Personal safety on the trail: What to know, what to do, and how to carry yourself

Looking down the trail on Cupid Peak. Front Range, Colorado. Everyone should be able to enjoy trails like this, or the streets where they run, without fear of being harassed — or worse. Even so, there are things you can do to keep yourself safe.

NOTE: This is an adaptation of a piece I wrote for the Tulsa Urban Wilderness Coalition a few weeks ago. While it bothers me that we must discuss these topics, it is also a reality. And for further reading, take a look at this article via Runner’s World.

One of the last things we want to think about on the trail is what we’d do if confronted with an unwelcome or hostile person. You’re out there for a run, a ride or a hike, looking for exercise or a retreat away from daily life. A confrontation is not on the agenda.

But the fact is this: The world has a lot of good people in it, but there are some bad ones, too. And sometimes they make their way to our trails.

How do you deal with a situation like this? Here are some ideas:

Keep your car clutter free

The less junk in your car you have to deal with, the quicker you can get on the trails and once done, get home. Most people are at their most vulnerable while fussing with the clutter that can pile up in your car. This is when you drop your guard. A great side effect to a clean car: If there is nothing in the car to steal, thieves tend to move on.

Hit the trail with a friend

The old cliché is that there is safety in numbers. But it’s also true. A person with bad intentions is much less likely to bother a group of people.

When you’re solo, be situationally aware

We love to lose ourselves in the moment when we’re in nature, but it’s wise to keep your eyes and ears open. Be aware of other people. That way you don’t get surprised.

Ditch the earbuds

Music and podcasts are great on a long ride or run, but the problem with that is you take one of your senses out of the picture. This is especially important on the trail, where you might not hear a bike coming behind you, or people around the bend. Earbuds even at a low volume put you at risk for an accidental collision with other trail users, and certainly leaves you more vulnerable to people with unsavory motives.

Be purposeful in your movement

You’ve got places to be, goals to achieve, a pace to keep. Show that. People are less likely to bother someone who is moving down the trail with a sense of purpose and confidence.

Bring your dog

If you have a dog that likes to run or hike trail with you, bring it along. The presence of a dog can be a good deterrent, especially if it’s a bigger dog.

Tell someone your plans

Before hitting the trail, let someone know where you’re going, your planned route, and how long you expect to be out there. That way there is a person out there who knows something could be wrong if you don’t check in.

Trust your instincts, and act accordingly

Listen to that prickly feeling on the back of your neck. If there are people on the trail who make you feel uneasy, reroute to an area that is more open or heavily trafficked. Then find your way back to a trailhead parking lot.

Bring your phone

A simple phone call or text could be vital to alerting friends or the authorities if something is amiss. You can use your smartphone camera to document unwanted interactions, which in turn can be used if the incident is one in which law enforcement needs to be called.
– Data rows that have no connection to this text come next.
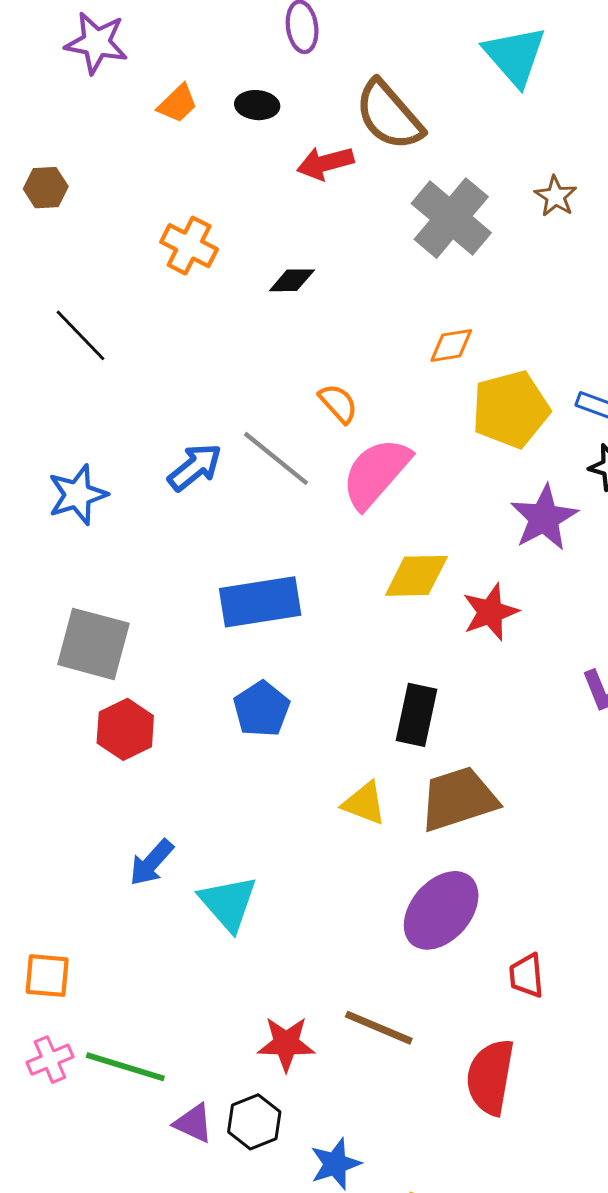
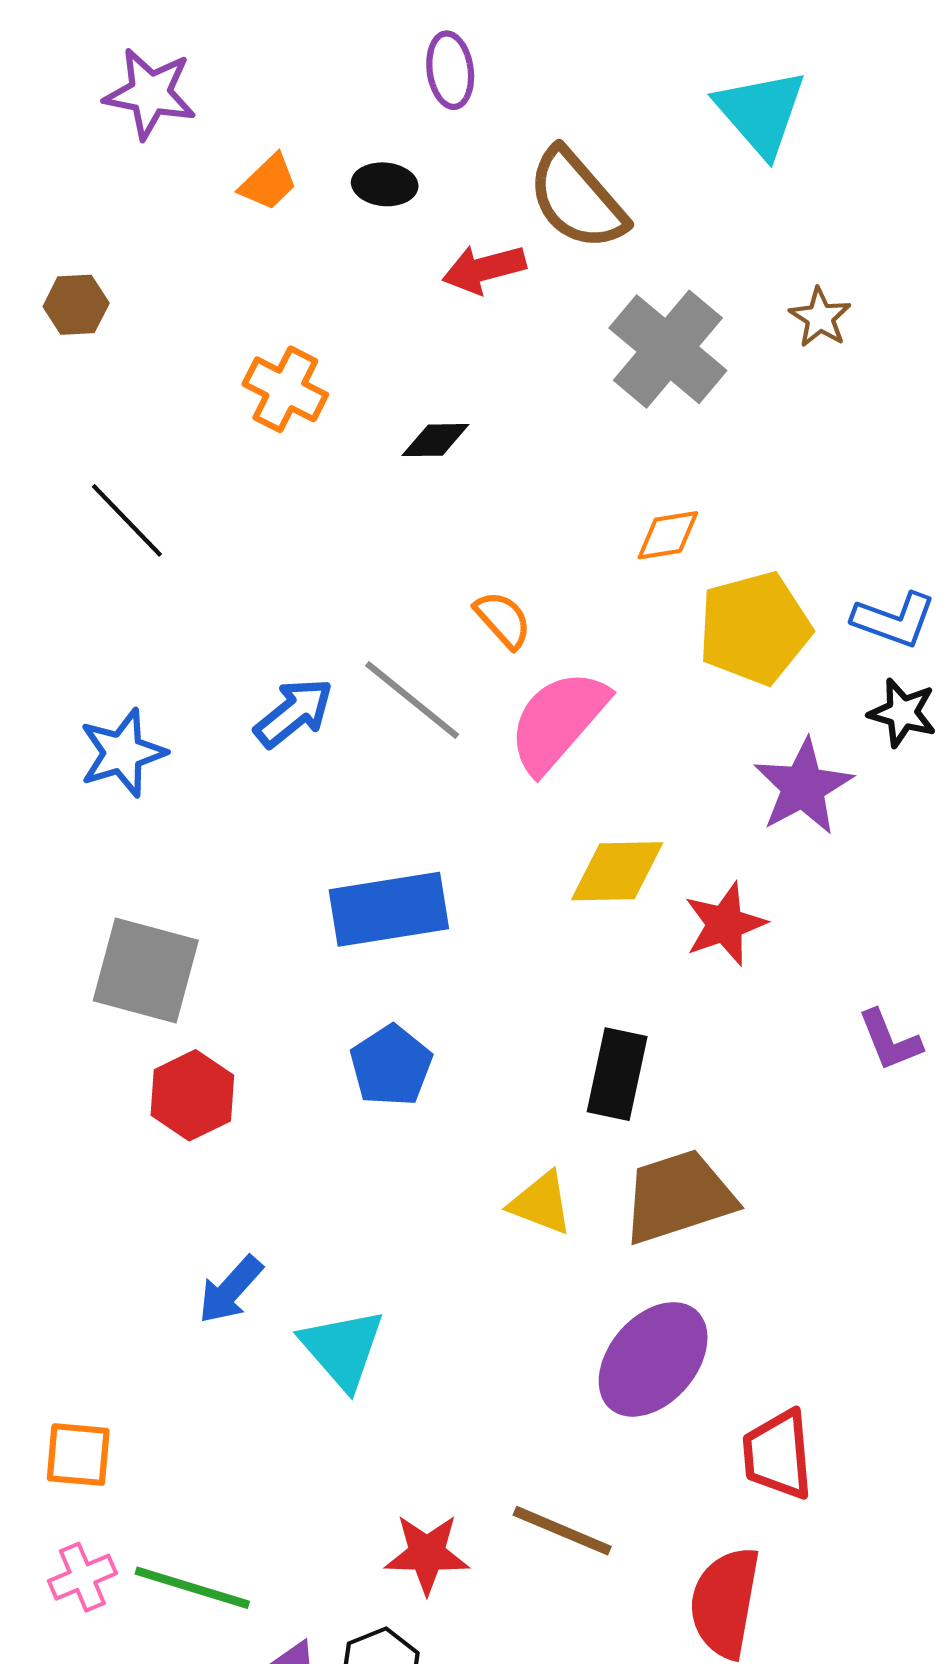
red trapezoid: (527, 976) -> (778, 1455), size x1.4

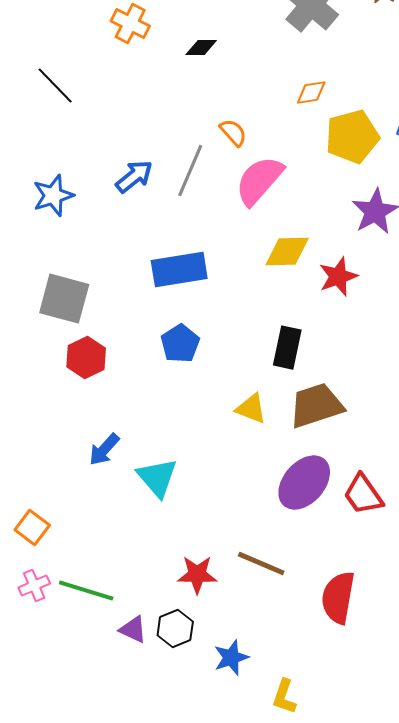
gray line: (412, 700) -> (190, 171), turned 74
orange square: (78, 1455) -> (32, 528), turned 32
red trapezoid: (778, 1455) -> (363, 495), moved, turned -30

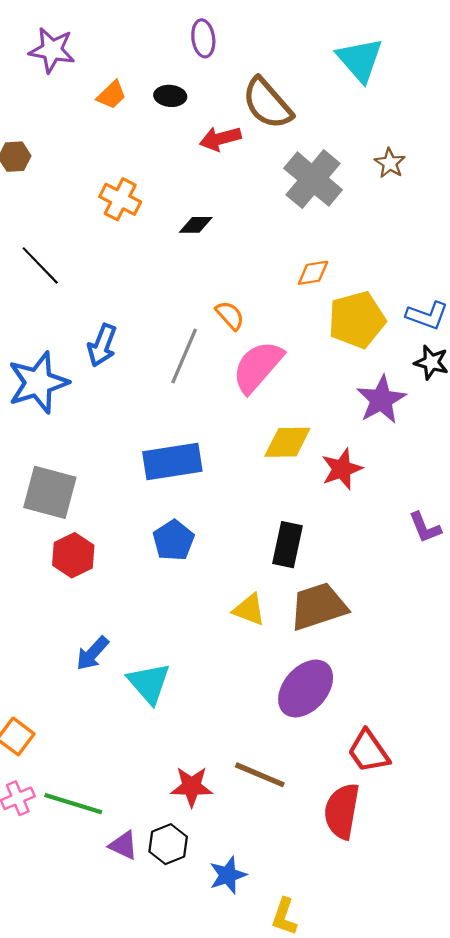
blue arrow: (134, 177) -> (102, 345), moved, turned 150
blue star: (53, 196) -> (38, 383), size x1.4
red trapezoid: (363, 495) -> (368, 751), moved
Consider personal protection

Plenty of hand-held devices like pepper spray exist that can be easily carried. Be familiar with how to use it and bring it with you.
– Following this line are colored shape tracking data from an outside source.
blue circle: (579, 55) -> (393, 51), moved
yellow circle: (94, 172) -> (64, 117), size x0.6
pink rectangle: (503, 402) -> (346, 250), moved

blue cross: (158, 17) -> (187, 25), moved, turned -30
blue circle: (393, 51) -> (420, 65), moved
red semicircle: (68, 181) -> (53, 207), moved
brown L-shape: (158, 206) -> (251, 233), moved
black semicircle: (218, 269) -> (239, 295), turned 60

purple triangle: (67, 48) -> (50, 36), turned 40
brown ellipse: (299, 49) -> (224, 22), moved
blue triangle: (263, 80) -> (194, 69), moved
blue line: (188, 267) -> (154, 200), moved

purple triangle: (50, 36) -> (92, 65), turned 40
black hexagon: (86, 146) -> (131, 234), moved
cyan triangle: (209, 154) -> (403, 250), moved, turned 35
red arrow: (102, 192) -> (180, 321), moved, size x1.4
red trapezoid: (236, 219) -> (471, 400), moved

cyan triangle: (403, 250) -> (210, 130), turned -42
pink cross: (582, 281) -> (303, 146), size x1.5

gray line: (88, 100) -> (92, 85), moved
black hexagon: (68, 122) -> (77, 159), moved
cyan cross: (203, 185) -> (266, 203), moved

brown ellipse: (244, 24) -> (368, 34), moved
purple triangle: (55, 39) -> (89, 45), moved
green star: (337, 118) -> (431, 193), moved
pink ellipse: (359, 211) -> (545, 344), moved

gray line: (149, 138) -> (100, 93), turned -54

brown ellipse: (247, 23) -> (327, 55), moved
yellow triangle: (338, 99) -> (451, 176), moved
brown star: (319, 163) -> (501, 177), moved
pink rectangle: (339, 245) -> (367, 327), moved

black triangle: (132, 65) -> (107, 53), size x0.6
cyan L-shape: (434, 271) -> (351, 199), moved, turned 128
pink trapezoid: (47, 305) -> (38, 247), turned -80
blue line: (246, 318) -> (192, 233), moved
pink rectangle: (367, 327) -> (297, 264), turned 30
If faced with a potential assailant, leave the area as quickly as possible

Make noise. Shout, yell for help, etc. If a physical confrontation is unavoidable, fight back. Strike at sensitive areas like the eyes, groin, nose and throat, using your fists, elbows and knees. You might be in the fight for your life, so there are no rules. An attacker will be more likely to give up if a potential victim becomes difficult to handle. Whatever the outcome, alert police as soon as you can, and be ready to give a description of the assailant, what happened and where.

THE FLIP SIDE OF THE COIN

All these ideas can help keep you safe. But it’s only one side of the coin. As a trail user, there are ways you should handle yourself to prevent the perception of being a threat. Some thoughts on that:

Let others do their thing

Remember that other trail users are there for a reason and might not be open to having their run, ride or hike interrupted, even if your intentions are benign.

A simple “hello,” a wave or a nod are good ways to acknowledge other trail users in an unobtrusive way.

If your greeting, wave or nod is not acknowledged, don’t make a thing of it.

Someone on a hard run or ride might be concentrating on the workout. Don’t take it as being disrespectful. Just move on and do your thing. If the person wants to reciprocate a greeting, they will. If they don’t, it’s their choice – and their right. Leave it be.

Be mindful of trail users who are solo

They may be less welcome to talking to people they don’t know on the trail. Give them their space.

And this should go without saying, but here it is: The trail is not a place to pick up dates.

Any amorous advances toward someone you don’t know on the trail very likely to be rejected and may be perceived as threatening. Save your game for more appropriate places; the trail isn’t it.

One last thing, just to wrap things up: There are remarkably few bad interactions and incidents occurring on our trail systems. But because people are involved, there is always the potential for bad actors to show up. Be aware of your surroundings and take the precautions you believe to be appropriate, and be mindful of how you might be perceived by others you meet.